> [TASK REQUIREMENTS]: Go line by line through the records below. Copy whichever lines contain the string "speed".
· · ·
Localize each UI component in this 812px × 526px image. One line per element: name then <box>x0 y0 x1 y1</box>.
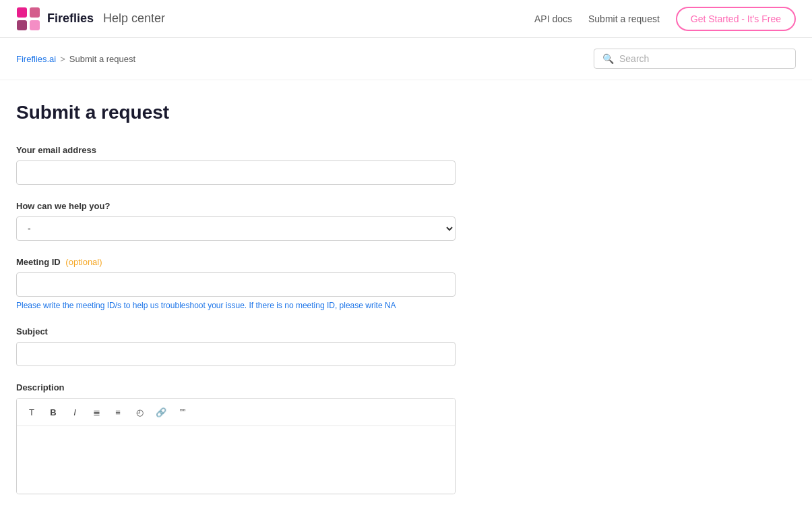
svg-rect-2 <box>17 20 27 30</box>
toolbar-bold-button[interactable]: B <box>44 403 63 421</box>
breadcrumb-bar: Fireflies.ai > Submit a request 🔍 <box>0 38 812 80</box>
svg-rect-1 <box>30 7 40 18</box>
subject-group: Subject <box>16 326 456 366</box>
breadcrumb-separator: > <box>60 54 65 64</box>
meeting-id-label: Meeting ID (optional) <box>16 257 456 267</box>
search-icon: 🔍 <box>602 53 614 64</box>
toolbar-unordered-list-button[interactable]: ≡ <box>108 403 127 421</box>
fireflies-logo-icon <box>16 7 40 31</box>
breadcrumb-home[interactable]: Fireflies.ai <box>16 54 56 64</box>
description-group: Description T B I ≣ <box>16 382 456 494</box>
site-header: Fireflies Help center API docs Submit a … <box>0 0 812 38</box>
toolbar-text-button[interactable]: T <box>22 403 41 421</box>
page-title: Submit a request <box>16 102 456 123</box>
help-type-group: How can we help you? - <box>16 201 456 241</box>
meeting-id-input[interactable] <box>16 272 456 297</box>
nav-submit-request[interactable]: Submit a request <box>588 13 660 24</box>
brand-name: Fireflies <box>47 11 94 26</box>
nav-api-docs[interactable]: API docs <box>534 13 572 24</box>
editor-toolbar: T B I ≣ ≡ ◴ <box>17 399 455 426</box>
brand-area: Fireflies Help center <box>16 7 165 31</box>
breadcrumb-current: Submit a request <box>69 54 135 64</box>
toolbar-quote-button[interactable]: ”” <box>173 403 192 421</box>
email-label: Your email address <box>16 145 456 155</box>
help-type-label: How can we help you? <box>16 201 456 211</box>
header-nav: API docs Submit a request Get Started - … <box>534 7 796 31</box>
breadcrumb: Fireflies.ai > Submit a request <box>16 54 135 64</box>
get-started-button[interactable]: Get Started - It's Free <box>676 7 796 31</box>
toolbar-link-button[interactable]: 🔗 <box>152 403 170 421</box>
email-input[interactable] <box>16 160 456 185</box>
search-box: 🔍 <box>594 49 796 69</box>
subject-input[interactable] <box>16 342 456 366</box>
email-group: Your email address <box>16 145 456 185</box>
description-input[interactable] <box>17 426 455 494</box>
help-type-select[interactable]: - <box>16 216 456 241</box>
subject-label: Subject <box>16 326 456 337</box>
meeting-id-optional: (optional) <box>65 257 102 267</box>
toolbar-italic-button[interactable]: I <box>65 403 84 421</box>
meeting-id-hint: Please write the meeting ID/s to help us… <box>16 301 456 310</box>
meeting-id-group: Meeting ID (optional) Please write the m… <box>16 257 456 310</box>
toolbar-image-button[interactable]: ◴ <box>130 403 149 421</box>
description-label: Description <box>16 382 456 392</box>
search-input[interactable] <box>619 53 787 64</box>
description-editor: T B I ≣ ≡ ◴ <box>16 398 456 494</box>
svg-rect-3 <box>30 20 40 30</box>
svg-rect-0 <box>17 7 27 18</box>
brand-subtitle: Help center <box>103 11 165 26</box>
main-content: Submit a request Your email address How … <box>0 80 472 526</box>
toolbar-ordered-list-button[interactable]: ≣ <box>87 403 106 421</box>
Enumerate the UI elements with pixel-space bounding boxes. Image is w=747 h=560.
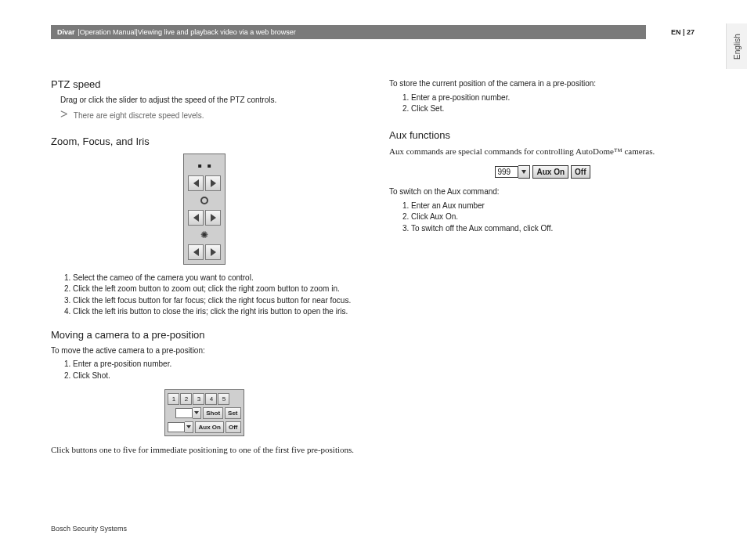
triangle-right-icon [211, 179, 216, 187]
iris-close-button[interactable] [188, 244, 204, 260]
preset-4-button[interactable]: 4 [205, 393, 217, 405]
list-item: Click Aux On. [411, 211, 696, 223]
left-column: PTZ speed Drag or click the slider to ad… [51, 78, 358, 457]
preset-number-input[interactable] [175, 408, 193, 418]
preposition-steps: Enter a pre-position number. Click Shot. [51, 359, 358, 381]
ptz-speed-heading: PTZ speed [51, 78, 358, 90]
aux-off-button[interactable]: Off [226, 421, 241, 433]
page: Divar | Operation Manual | Viewing live … [51, 25, 698, 542]
header-brand: Divar [57, 28, 75, 36]
chevron-down-icon [521, 170, 526, 174]
header-page-label: EN | 27 [671, 28, 695, 36]
header-section: Viewing live and playback video via a we… [138, 28, 296, 36]
triangle-right-icon [211, 248, 216, 256]
triangle-left-icon [193, 248, 199, 256]
header-bar: Divar | Operation Manual | Viewing live … [51, 25, 698, 39]
header-doc: Operation Manual [80, 28, 136, 36]
shot-button[interactable]: Shot [203, 407, 223, 419]
list-item: Enter a pre-position number. [411, 92, 696, 104]
header-left: Divar | Operation Manual | Viewing live … [51, 25, 646, 39]
aux-number-dropdown[interactable] [518, 165, 530, 179]
aux-on-button[interactable]: Aux On [195, 421, 223, 433]
language-tab[interactable]: English [726, 23, 747, 69]
header-page: EN | 27 [646, 25, 698, 39]
store-intro: To store the current position of the cam… [389, 78, 696, 89]
preposition-footer: Click buttons one to five for immediate … [51, 444, 358, 457]
ptz-speed-note: There are eight discrete speed levels. [74, 111, 204, 120]
preset-5-button[interactable]: 5 [218, 393, 229, 405]
zoom-out-button[interactable] [188, 175, 204, 191]
aux-on-main-button[interactable]: Aux On [532, 165, 568, 179]
chevron-down-icon [186, 425, 191, 428]
preset-2-button[interactable]: 2 [180, 393, 192, 405]
aux-bar-figure: 999 Aux On Off [389, 164, 696, 179]
list-item: Click the left zoom button to zoom out; … [73, 284, 358, 295]
zoom-out-glyph-icon: ▪ [195, 161, 204, 171]
chevron-down-icon [194, 411, 199, 414]
ptz-speed-text: Drag or click the slider to adjust the s… [60, 95, 358, 106]
zfi-steps: Select the cameo of the camera you want … [51, 273, 358, 318]
preposition-intro: To move the active camera to a pre-posit… [51, 345, 358, 356]
zfi-panel: ▪ ▪ ✺ [183, 154, 226, 265]
list-item: Click the left focus button for far focu… [73, 295, 358, 307]
zoom-in-button[interactable] [205, 175, 221, 191]
aux-bar: 999 Aux On Off [495, 165, 590, 179]
aux-switch-intro: To switch on the Aux command: [389, 186, 696, 197]
zoom-in-glyph-icon: ▪ [204, 161, 214, 171]
aux-switch-steps: Enter an Aux number Click Aux On. To swi… [389, 201, 696, 235]
set-button[interactable]: Set [225, 407, 240, 419]
aux-off-main-button[interactable]: Off [571, 165, 590, 179]
iris-glyph-icon: ✺ [200, 230, 209, 240]
focus-far-button[interactable] [188, 210, 204, 226]
ptz-speed-note-row: > There are eight discrete speed levels. [60, 107, 358, 121]
preset-3-button[interactable]: 3 [193, 393, 204, 405]
footer-text: Bosch Security Systems [51, 525, 127, 533]
list-item: Click Shot. [73, 370, 358, 382]
right-column: To store the current position of the cam… [389, 78, 696, 457]
language-tab-label: English [733, 34, 742, 60]
preset-panel-figure: 1 2 3 4 5 Shot Set A [51, 389, 358, 436]
list-item: Enter an Aux number [411, 201, 696, 212]
list-item: Select the cameo of the camera you want … [73, 273, 358, 284]
list-item: Click Set. [411, 103, 696, 115]
preset-panel: 1 2 3 4 5 Shot Set A [164, 389, 244, 436]
focus-glyph-icon [200, 196, 209, 205]
aux-dropdown-button[interactable] [185, 421, 193, 433]
preposition-heading: Moving a camera to a pre-position [51, 329, 358, 341]
zfi-heading: Zoom, Focus, and Iris [51, 135, 358, 147]
aux-intro: Aux commands are special commands for co… [389, 146, 696, 158]
iris-open-button[interactable] [205, 244, 221, 260]
aux-number-input[interactable] [168, 422, 185, 432]
aux-number-field[interactable]: 999 [495, 166, 518, 178]
triangle-left-icon [193, 179, 199, 187]
preset-dropdown-button[interactable] [193, 407, 201, 419]
preset-1-button[interactable]: 1 [168, 393, 179, 405]
list-item: To switch off the Aux command, click Off… [411, 223, 696, 235]
zfi-panel-figure: ▪ ▪ ✺ [51, 154, 358, 265]
triangle-right-icon [211, 214, 216, 222]
list-item: Click the left iris button to close the … [73, 306, 358, 318]
aux-heading: Aux functions [389, 129, 696, 141]
focus-near-button[interactable] [205, 210, 221, 226]
note-bullet-icon: > [60, 107, 67, 121]
list-item: Enter a pre-position number. [73, 359, 358, 370]
store-steps: Enter a pre-position number. Click Set. [389, 92, 696, 115]
triangle-left-icon [193, 214, 199, 222]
· · ·
> [ANSWER BELOW]:
left-column: PTZ speed Drag or click the slider to ad… [51, 78, 358, 457]
ptz-speed-heading: PTZ speed [51, 78, 358, 90]
ptz-speed-note: There are eight discrete speed levels. [74, 111, 204, 120]
ptz-speed-text: Drag or click the slider to adjust the s… [60, 95, 358, 106]
ptz-speed-note-row: > There are eight discrete speed levels. [60, 107, 358, 121]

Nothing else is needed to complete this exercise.